While not well known in development circles, Nathan boasts both government and private investment experience. If confirmed, the job he’ll assume is a big one. DFC features prominently in the administration’s vision for ending the global pandemic, tackling climate change, advancing gender equity, and driving infrastructure investment in low- and middle-income countries around the world. An ambitious set of goals layered on top of DFC’s core mandate to deliver development impact while advancing US foreign policy objectives and ensuring prudent fiscal management.

Ahead of tomorrow’s hearing, we profile four big questions facing the agency.

DFC today

First, a quick reminder of where things stand. DFC is wrapping up its second year of operation. The agency’s profile has grown considerably in that time, as has its portfolio.
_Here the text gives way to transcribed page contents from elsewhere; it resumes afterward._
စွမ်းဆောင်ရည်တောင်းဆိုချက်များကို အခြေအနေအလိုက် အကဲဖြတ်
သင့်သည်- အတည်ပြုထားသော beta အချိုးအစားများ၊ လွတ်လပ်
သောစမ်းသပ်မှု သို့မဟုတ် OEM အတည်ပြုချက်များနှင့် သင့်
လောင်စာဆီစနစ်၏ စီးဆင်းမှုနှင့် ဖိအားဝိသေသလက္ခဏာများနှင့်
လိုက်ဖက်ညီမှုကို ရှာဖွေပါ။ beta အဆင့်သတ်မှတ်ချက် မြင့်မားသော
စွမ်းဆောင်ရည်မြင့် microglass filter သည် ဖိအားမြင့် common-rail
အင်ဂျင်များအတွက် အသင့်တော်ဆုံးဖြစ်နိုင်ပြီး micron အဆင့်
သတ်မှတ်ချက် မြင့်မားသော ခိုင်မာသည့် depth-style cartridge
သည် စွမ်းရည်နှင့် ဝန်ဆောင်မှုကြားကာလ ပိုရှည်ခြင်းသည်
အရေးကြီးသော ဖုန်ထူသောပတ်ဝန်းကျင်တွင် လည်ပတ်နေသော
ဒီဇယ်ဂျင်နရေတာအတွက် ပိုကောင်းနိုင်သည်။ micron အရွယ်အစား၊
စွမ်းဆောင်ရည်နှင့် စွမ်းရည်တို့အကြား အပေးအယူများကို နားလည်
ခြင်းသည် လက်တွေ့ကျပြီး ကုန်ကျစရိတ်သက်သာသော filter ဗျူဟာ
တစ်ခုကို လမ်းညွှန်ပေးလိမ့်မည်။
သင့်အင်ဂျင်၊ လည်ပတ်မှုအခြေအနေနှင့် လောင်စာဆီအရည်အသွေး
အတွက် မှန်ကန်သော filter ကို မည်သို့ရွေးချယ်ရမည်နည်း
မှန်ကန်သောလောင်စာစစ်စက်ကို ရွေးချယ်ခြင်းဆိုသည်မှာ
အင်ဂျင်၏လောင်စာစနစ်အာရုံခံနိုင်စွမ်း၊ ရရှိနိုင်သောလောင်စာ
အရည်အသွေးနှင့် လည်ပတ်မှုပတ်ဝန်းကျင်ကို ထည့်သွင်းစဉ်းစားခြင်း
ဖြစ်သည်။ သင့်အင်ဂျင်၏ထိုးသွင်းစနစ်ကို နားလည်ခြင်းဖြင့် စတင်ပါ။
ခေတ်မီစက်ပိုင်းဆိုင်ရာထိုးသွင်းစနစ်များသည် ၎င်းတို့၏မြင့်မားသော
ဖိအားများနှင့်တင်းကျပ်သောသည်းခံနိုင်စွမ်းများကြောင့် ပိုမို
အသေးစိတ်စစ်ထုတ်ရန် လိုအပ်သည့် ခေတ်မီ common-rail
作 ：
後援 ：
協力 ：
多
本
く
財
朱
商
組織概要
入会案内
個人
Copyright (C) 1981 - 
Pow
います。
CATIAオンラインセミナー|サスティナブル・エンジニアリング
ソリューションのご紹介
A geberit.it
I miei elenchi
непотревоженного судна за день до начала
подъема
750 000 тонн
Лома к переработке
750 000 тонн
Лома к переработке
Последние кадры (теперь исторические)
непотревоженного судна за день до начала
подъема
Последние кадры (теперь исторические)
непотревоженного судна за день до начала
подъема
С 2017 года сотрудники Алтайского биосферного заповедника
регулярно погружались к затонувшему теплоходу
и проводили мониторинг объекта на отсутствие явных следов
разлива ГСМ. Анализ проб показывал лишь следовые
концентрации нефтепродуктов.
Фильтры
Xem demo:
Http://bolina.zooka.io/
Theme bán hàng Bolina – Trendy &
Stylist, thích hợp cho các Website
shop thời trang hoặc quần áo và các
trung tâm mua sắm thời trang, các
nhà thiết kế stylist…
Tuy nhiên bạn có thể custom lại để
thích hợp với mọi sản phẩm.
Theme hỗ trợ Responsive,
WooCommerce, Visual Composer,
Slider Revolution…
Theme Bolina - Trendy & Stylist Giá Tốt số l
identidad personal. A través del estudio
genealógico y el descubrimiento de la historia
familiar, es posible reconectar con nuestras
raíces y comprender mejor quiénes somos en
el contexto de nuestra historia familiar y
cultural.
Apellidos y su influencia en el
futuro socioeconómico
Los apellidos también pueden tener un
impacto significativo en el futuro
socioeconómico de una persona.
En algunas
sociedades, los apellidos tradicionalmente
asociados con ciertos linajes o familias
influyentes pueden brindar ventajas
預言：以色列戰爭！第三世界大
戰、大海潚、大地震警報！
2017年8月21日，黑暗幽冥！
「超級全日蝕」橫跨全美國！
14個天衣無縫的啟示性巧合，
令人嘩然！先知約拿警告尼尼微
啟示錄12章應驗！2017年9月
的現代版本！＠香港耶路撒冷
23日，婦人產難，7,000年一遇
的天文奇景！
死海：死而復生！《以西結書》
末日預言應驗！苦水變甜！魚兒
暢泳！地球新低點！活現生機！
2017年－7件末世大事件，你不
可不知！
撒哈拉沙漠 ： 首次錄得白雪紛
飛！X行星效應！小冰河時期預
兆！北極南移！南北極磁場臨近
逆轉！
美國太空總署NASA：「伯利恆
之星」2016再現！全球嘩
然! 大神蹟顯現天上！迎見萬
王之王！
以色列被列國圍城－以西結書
At DFC’s September board meeting, the agency moved forward with a historic number of investments—contributing to a record $6.7 billion in commitments in FY2021. That’s a big increase when you consider its predecessor, the Overseas Private Investment Corporation (OPIC), hewed close to $4 billion in later years.

DFC inherited OPIC’s portfolio and our best effort to calculate share of exposure by country income classification shows highest concentration in lower- and upper-middle-income countries.
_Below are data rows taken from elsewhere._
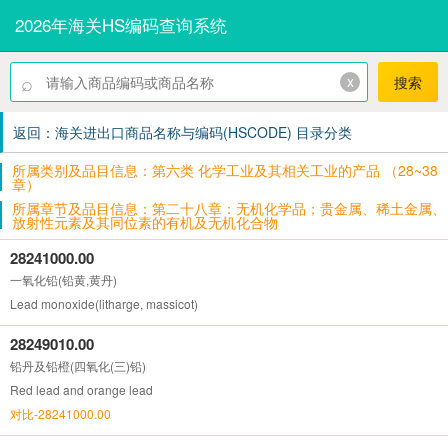
2026年海关HS编码查询系统
⌕
x
搜索
返回：海关进出口商品名称与编码(HSCODE) 目录分类
所属类别及品目信息：第六类 化学工业及其相关工业的产品 （28~38
章）
所属章节及品目信息：第二十八章：无机化学品；贵金属、稀土金属、
放射性元素及其同位素的有机及无机化合物
28241000.00
一氧化铅(铅黄,黄丹)
Lead monoxide(litharge, massicot)
28249010.00
铅丹及铅橙(四氧化(三)铅)
Red lead and orange lead
对比-28241000.00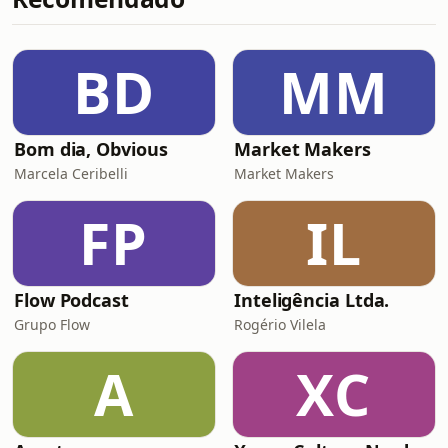
guarda no peito e uma casa que
nunca parece ficar em ordem por
muito tempo. Mas então uma filha
BD
MM
sorri. Outra chama por nós. Um
abraço pequeno encontra nosso colo.
Uma risa
Bom dia, Obvious
Market Makers
Marcela Ceribelli
Market Makers
FP
IL
Flow Podcast
Inteligência Ltda.
Grupo Flow
Rogério Vilela
A
XC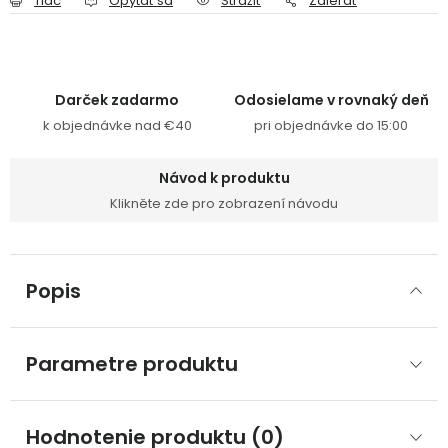
Tlač
Opýtať sa
Strážiť
Zdieľať
Darček zadarmo
Odosielame v rovnaký deň
k objednávke nad €40
pri objednávke do 15:00
Návod k produktu
Klikněte zde pro zobrazení návodu
Popis
Parametre produktu
Hodnotenie produktu (0)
*Some information for DFC’s investments in vaccine manufacturing are unavailable. The agency has announced three distinct projects to bolster COVID-19 vaccine supply.

DFC recently published project data on its website in a downloadable spreadsheet—for which we’re grateful—though the dataset is missing some fields that the file promises will be available with the next update. We were also excited to hear glowing remarks on Publish What You Fund’s new DFI Transparency Tool from DFC’s VP of the Office of Development Policy, Elizabeth Boggs Davidsen.
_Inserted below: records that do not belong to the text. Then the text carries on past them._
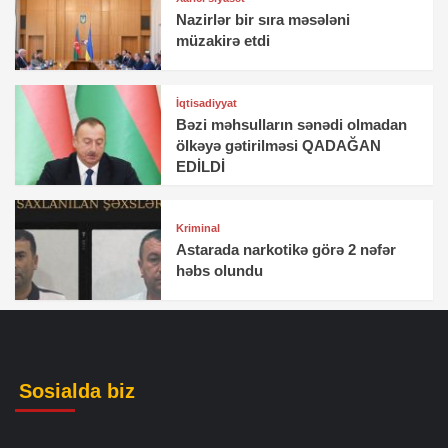
Nazirlər bir sıra məsələni
müzakirə etdi
İqtisadiyyat
Bəzi məhsulların sənədi olmadan
ölkəyə gətirilməsi QADAĞAN
EDİLDİ
Kriminal
Astarada narkotikə görə 2 nəfər
həbs olundu
Sosialda biz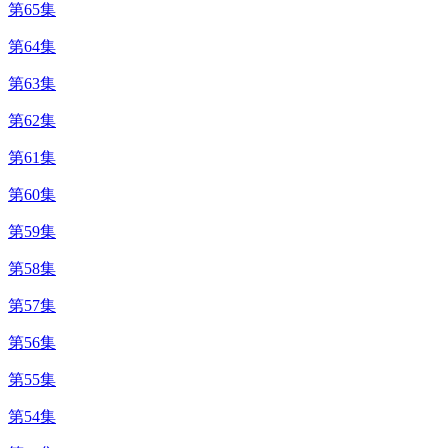
第65集
第64集
第63集
第62集
第61集
第60集
第59集
第58集
第57集
第56集
第55集
第54集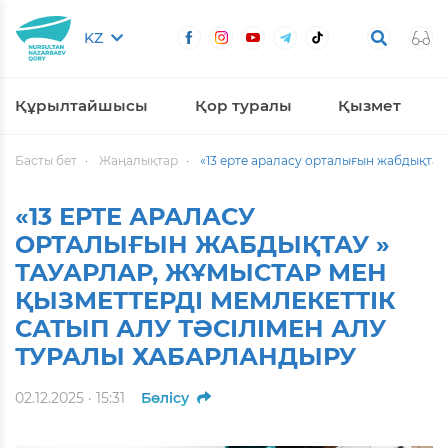
KZ
Құрылтайшысы
Қор туралы
Қызмет
Басты бет
Жаңалықтар
«13 ерте араласу орталығын жабдықтау 
«13 ЕРТЕ АРАЛАСУ
ОРТАЛЫҒЫН ЖАБДЫҚТАУ »
ТАУАРЛАР, ЖҰМЫСТАР МЕН
ҚЫЗМЕТТЕРДІ МЕМЛЕКЕТТІК
САТЫП АЛУ ТӘСІЛІМЕН АЛУ
ТУРАЛЫ ХАБАРЛАНДЫРУ
02.12.2025 · 15:31
Бөлісу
One of the more challenging tasks on the agency’s early agenda was constructing a framework for assessing the prospective development impact of its investments, which would also be used to track progress throughout a project’s lifespan. DFC launched Impact Quotient (IQ) in summer 2020 and now has more than a year of experience calculating project IQ scores and using the tool to guide more robust monitoring and evaluation efforts.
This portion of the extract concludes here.